Coffee consumption is closely linked to fertility rates: the risk of infertility is 55% higher in women who consume one cup of coffee per day, 100% higher in those who drink 1.5-3 cups, and 176% higher in women who consume more than 3 cups per day. Coffee can also retard foetal growth and increases the risk of miscarriage. That means if you consume 1-3 cups of coffee per day you take twice as long to get pregnant. Your average natural conception time would increase from 7-9 months to about 1-2 years.

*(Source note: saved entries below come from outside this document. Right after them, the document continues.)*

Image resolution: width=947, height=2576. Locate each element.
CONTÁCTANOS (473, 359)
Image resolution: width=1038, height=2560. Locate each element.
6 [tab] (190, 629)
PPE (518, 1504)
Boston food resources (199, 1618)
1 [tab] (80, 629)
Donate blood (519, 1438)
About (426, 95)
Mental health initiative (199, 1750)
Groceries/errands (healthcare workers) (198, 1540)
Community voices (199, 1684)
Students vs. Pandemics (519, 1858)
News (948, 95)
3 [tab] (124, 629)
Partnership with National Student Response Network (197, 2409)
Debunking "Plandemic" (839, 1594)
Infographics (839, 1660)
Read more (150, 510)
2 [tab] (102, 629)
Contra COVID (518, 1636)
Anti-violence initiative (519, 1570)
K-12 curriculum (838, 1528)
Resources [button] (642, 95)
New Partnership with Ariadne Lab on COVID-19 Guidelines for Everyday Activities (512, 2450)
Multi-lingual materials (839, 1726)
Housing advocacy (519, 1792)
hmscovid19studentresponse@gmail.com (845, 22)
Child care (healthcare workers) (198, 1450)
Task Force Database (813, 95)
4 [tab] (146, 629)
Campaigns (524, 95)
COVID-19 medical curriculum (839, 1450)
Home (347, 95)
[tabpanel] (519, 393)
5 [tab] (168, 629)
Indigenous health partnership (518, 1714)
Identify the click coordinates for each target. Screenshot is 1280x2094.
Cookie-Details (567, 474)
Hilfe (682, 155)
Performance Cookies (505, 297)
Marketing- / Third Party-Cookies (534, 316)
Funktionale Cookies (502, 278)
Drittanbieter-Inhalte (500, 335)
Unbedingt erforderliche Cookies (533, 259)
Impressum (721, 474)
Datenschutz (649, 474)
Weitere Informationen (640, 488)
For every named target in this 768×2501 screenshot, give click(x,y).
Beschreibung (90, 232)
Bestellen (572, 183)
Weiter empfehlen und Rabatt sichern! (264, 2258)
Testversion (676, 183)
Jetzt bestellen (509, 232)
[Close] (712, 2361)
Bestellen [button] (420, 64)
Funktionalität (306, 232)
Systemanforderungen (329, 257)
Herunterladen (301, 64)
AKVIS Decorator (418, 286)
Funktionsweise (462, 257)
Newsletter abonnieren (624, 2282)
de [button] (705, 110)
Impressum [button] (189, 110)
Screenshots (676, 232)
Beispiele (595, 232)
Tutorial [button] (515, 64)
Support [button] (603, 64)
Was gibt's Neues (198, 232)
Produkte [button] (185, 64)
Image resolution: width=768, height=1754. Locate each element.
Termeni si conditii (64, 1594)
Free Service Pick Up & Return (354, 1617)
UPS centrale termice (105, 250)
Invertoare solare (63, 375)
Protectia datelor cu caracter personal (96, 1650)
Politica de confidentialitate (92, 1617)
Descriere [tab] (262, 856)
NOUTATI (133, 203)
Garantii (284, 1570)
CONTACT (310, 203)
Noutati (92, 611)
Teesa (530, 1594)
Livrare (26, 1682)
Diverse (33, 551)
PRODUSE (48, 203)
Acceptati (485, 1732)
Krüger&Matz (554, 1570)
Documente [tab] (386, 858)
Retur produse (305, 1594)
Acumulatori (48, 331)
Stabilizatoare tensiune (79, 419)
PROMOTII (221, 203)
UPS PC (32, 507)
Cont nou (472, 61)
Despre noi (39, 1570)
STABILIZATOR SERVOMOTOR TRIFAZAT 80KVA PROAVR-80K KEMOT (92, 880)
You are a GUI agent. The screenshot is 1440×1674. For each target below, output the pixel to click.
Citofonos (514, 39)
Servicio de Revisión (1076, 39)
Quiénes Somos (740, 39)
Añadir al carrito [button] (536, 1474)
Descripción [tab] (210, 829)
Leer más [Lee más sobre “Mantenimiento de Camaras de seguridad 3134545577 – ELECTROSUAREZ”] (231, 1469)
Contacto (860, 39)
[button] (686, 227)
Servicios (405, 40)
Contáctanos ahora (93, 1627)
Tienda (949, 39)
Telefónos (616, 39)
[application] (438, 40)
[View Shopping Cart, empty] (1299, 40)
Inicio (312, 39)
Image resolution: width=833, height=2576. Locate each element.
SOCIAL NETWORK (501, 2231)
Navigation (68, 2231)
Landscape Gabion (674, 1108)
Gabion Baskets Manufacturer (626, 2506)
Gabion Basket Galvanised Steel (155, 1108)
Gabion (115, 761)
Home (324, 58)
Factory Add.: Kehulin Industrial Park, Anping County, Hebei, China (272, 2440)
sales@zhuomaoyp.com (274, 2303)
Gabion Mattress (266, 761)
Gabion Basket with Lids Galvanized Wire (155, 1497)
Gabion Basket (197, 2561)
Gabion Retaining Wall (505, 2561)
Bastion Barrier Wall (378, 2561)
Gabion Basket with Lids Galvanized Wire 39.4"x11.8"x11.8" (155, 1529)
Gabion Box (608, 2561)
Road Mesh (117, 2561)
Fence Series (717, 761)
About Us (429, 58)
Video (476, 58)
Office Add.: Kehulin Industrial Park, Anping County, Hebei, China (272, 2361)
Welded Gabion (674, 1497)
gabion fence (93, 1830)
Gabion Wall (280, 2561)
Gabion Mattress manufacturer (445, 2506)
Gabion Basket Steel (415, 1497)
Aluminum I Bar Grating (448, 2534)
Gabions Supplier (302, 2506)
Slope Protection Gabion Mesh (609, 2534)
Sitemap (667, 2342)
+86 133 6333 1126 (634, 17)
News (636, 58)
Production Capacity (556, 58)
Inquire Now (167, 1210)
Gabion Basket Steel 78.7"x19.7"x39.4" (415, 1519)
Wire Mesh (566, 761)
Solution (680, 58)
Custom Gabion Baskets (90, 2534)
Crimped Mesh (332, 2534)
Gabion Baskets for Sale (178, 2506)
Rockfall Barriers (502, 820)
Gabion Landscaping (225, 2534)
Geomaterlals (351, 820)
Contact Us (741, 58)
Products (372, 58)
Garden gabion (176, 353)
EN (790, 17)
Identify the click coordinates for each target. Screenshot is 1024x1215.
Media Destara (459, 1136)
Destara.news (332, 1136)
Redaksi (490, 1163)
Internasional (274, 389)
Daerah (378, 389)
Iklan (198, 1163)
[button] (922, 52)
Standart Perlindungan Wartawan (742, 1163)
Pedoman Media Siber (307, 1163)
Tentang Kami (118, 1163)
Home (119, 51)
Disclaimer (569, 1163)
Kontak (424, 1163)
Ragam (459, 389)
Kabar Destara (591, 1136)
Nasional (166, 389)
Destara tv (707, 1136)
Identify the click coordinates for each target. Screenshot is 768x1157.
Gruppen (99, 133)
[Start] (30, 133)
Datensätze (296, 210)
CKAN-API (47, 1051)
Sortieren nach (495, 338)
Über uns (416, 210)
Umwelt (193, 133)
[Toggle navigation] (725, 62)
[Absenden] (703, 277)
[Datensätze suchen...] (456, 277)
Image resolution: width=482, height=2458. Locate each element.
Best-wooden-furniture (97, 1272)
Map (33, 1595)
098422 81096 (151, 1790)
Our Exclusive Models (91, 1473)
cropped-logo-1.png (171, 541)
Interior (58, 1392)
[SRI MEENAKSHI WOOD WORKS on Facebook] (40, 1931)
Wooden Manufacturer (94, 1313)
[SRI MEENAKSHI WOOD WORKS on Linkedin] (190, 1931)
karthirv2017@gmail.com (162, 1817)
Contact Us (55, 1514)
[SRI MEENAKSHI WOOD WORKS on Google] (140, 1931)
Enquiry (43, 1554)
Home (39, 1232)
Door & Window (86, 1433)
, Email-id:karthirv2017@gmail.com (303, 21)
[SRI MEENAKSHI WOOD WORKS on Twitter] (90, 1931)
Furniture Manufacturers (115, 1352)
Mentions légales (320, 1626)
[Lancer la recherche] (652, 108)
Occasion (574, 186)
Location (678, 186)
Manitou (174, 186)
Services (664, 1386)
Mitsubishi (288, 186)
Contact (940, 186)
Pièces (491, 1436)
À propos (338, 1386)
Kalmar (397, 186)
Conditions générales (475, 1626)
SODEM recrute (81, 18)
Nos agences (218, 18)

Danish research into 18,478 pregnant women booked for delivery at Aarhus University Hospital during 1989-96 found that those who drank eight or more cups of coffee a day during pregnancy had a 300% greater risk of stillbirth compared with women who did not drink coffee. The risk was 80% greater in those who drank four to seven cups a day (BMJ 2003;326:420).
A joint US/Swedish study of 562 women who suffered miscarriage at between six and twelve weeks into their pregnancy has shown that the equivalent of one to three cups of (relatively weak) US coffee increases the risk of miscarriage by 30%. At three to five cups, the risk is increased to 40%, and more than five cups doubles the risk. The director of the study suggested that pregnant women reduce their coffee consumption to the equivalent of 2 cups of American coffee a day (200mg of caffeine) (New England Journal of Medicine).
Painkillers or aspirin, commonly taken by women for menstrual pains, reduces fertility by interfering with ovulatory signals. Thus looking for alternatives to painkillers is essential if you plan to get pregnant. Both acupuncture and herbal medicine are highly effective in relieving pain.
There are, of course, exceptions to every rule but if you are committed to starting a family then getting yourself into a healthier routine as soon as possible will facilitate conception, ease the pregnancy and positively focus you in the right direction.